先日、パスポート(旅券)が必要になり、期限が切れていたので新たに申請することになりました。

申請書と共に提出する顔写真は、セルフサービスの機械で撮影しました。ところが、出てきた写真を見て、「え〜っ、何だか気に入らない…」40代ともなると、ごまかしの効かない、真正面を向いた自分の写真が、急に受け入れ難くなったりしませんか?前回パスポートを申請した2008年には、そんなことを思いもしませんでしたし、実際に「問題なく」写っているのですが。その気に入らない写真を採用すべきか否か、私は5日間ほど悩みました。パスポートとしての機能を果たせば良いという考え方もあるでしょうが、10年間も使い続けるということもあり、これは自分の気持ちの問題でもあります。

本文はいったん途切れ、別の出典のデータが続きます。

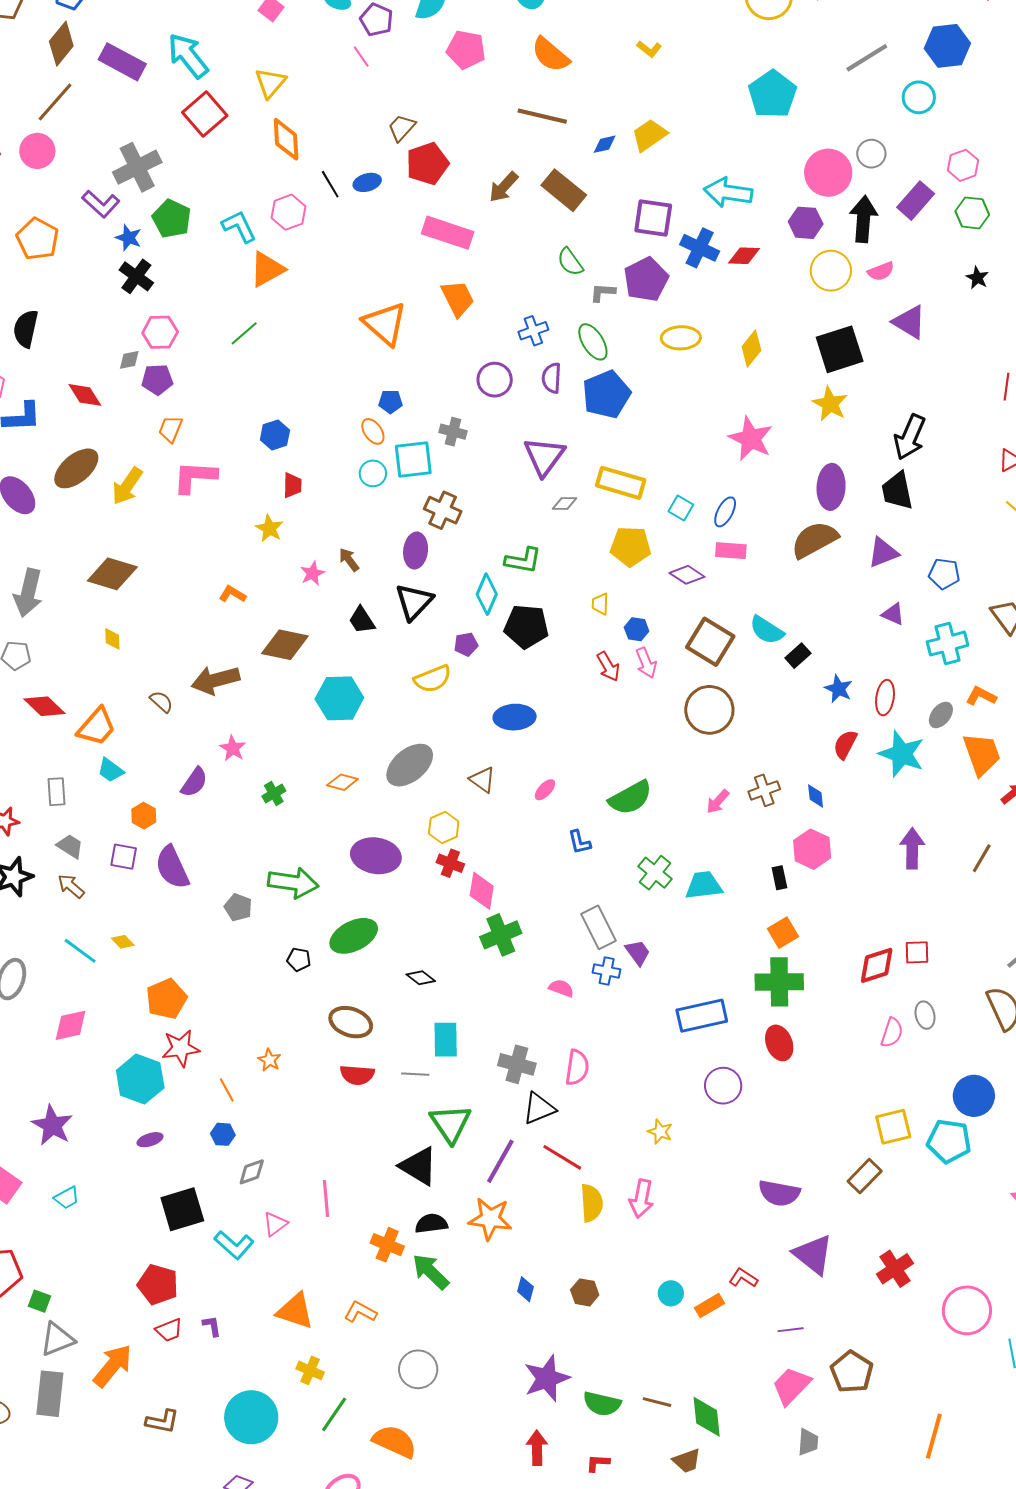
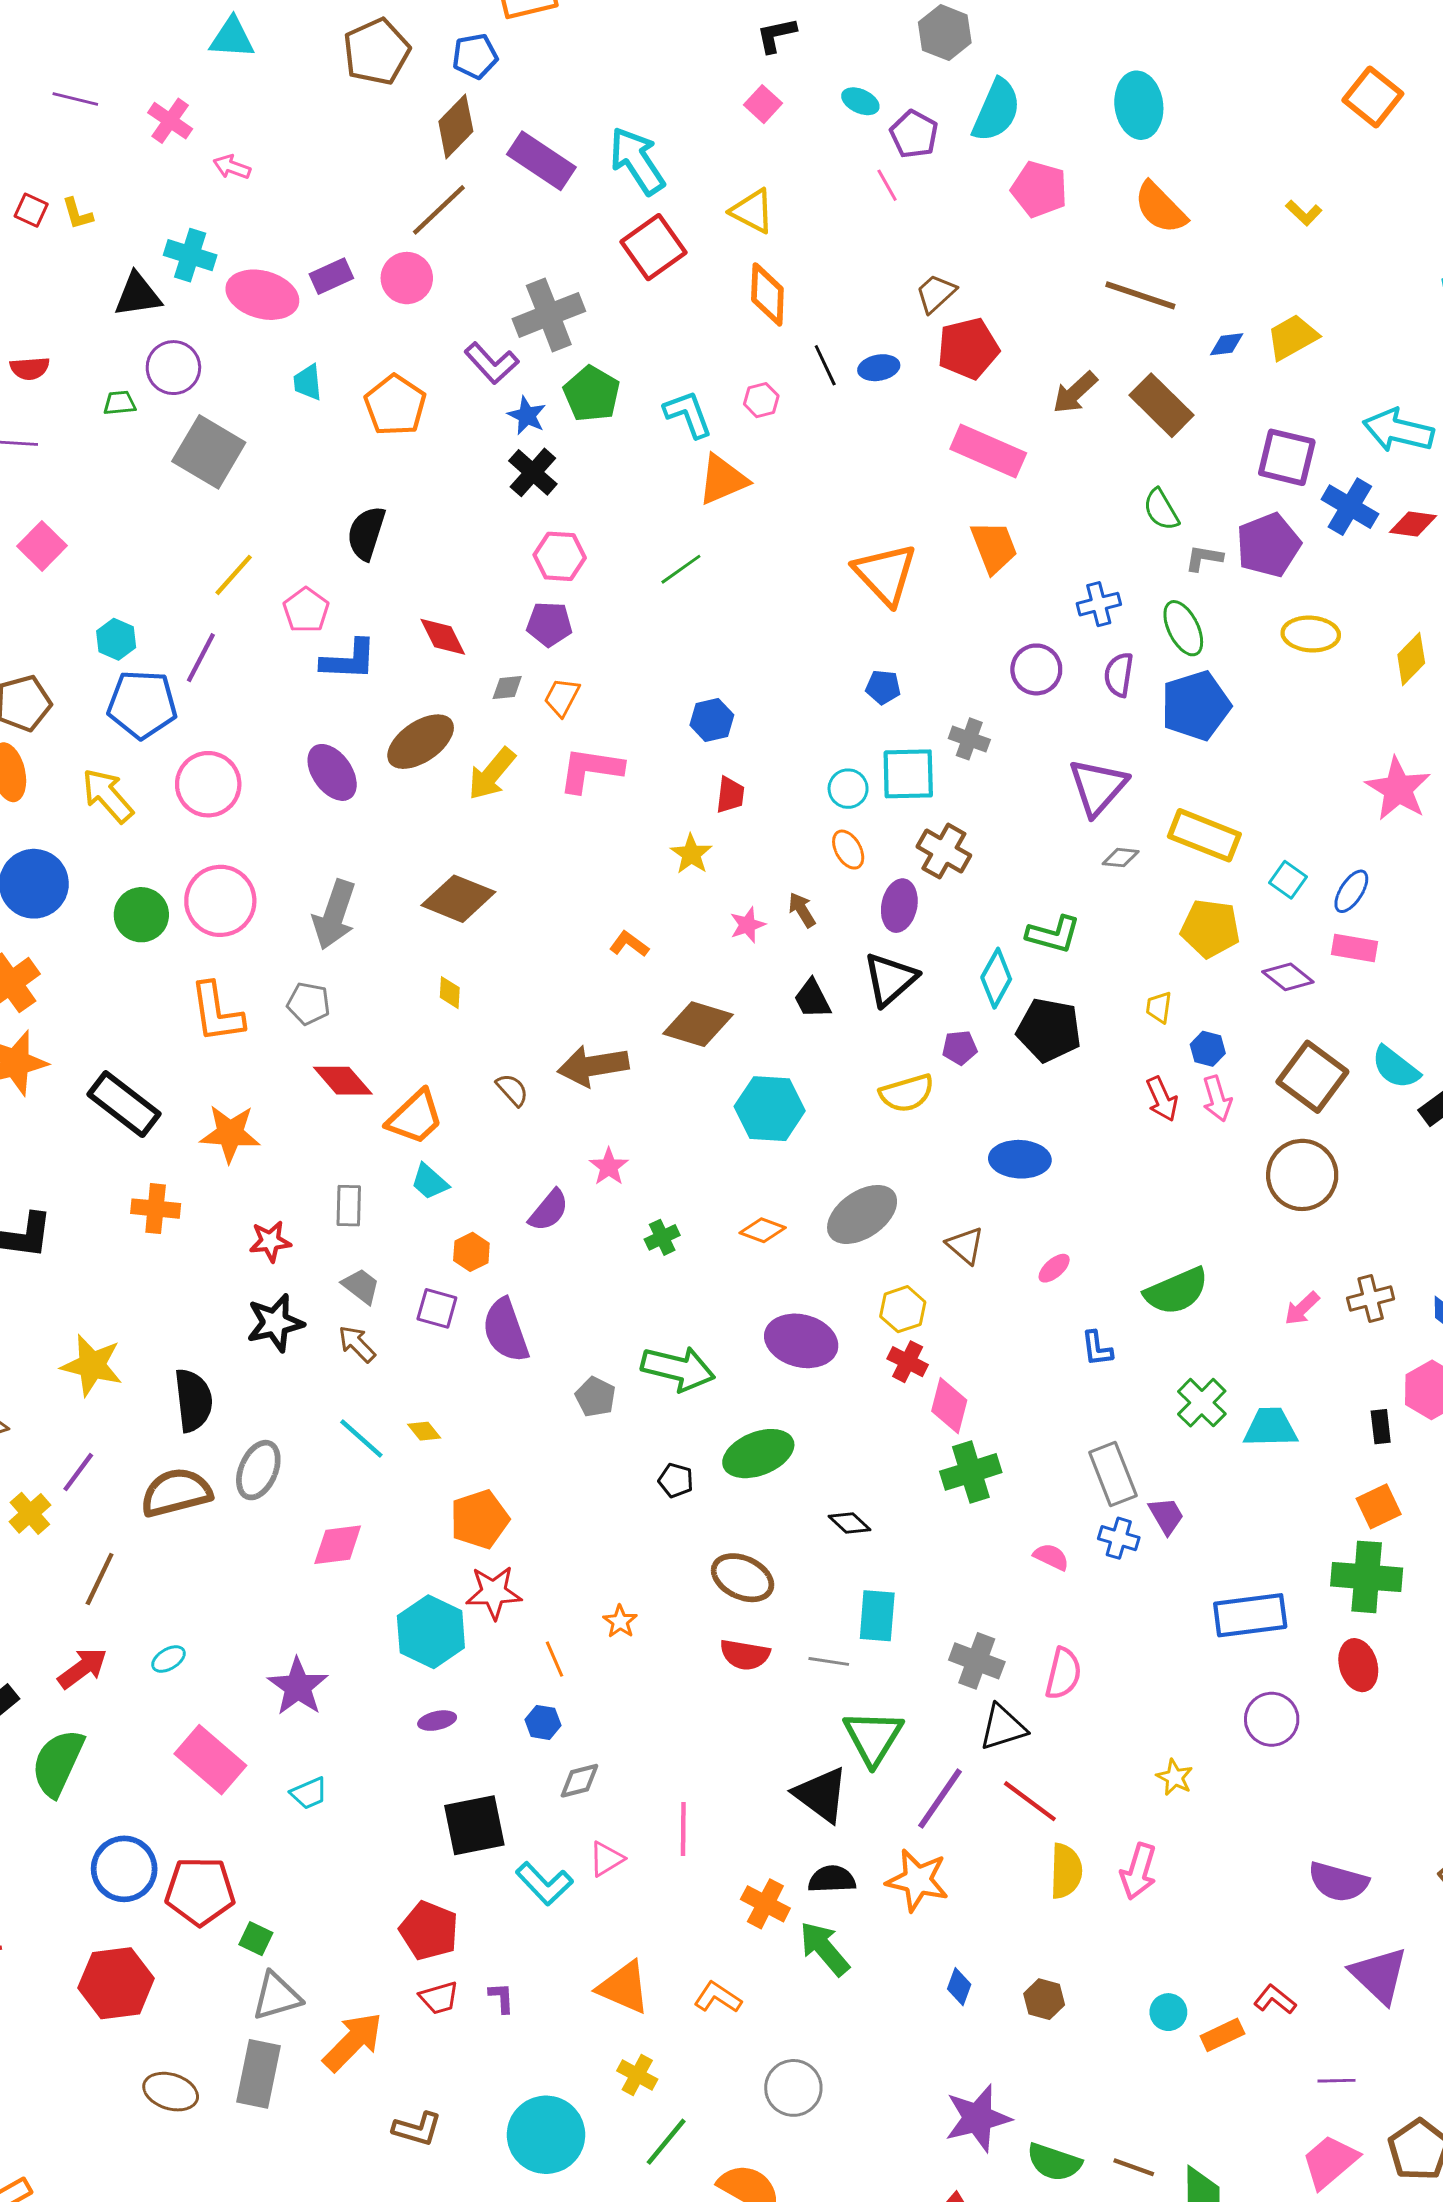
yellow triangle: (270, 83) -> (752, 211), turned -48
pink hexagon: (288, 212) -> (761, 400), size x0.7
gray diamond: (129, 360) -> (507, 688), moved
orange ellipse: (373, 431) -> (848, 850), moved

そうしているうちに、あることを思い出しました。その昔、母が50歳くらいの頃だったか、一緒に写真店へ行き、それぞれの目的のために証明写真を撮影してもらったことがありました。その時、店主の男性が母に、「皆さん、カラー写真を撮りたがるけれど、女性はある年齢を過ぎたら、白黒のほうがアラが目立たず、綺麗に撮れます」とアドバイスをしていたのです。当時の私にとっては他人事でしたが、なぜか印象に残っていました。

 

「もしかして…」私はパスポート申請の日、一縷の望みを託して再び証明写真のブースを使い、今度は白黒で撮影してみました。そうしたら何と、30代の頃とは違いますが、「これなら」と少なくとも自分で納得できるような写真に仕上がりました。

写真用のメイク術など、小手先のテクニックは色々あるでしょうが、私が実感できた最大のコツは「白黒で撮ること」。皆さまも今後、証明写真をお撮りになる際、もし白黒でも可であれば、ぜひ試してみることをお勧めいたします!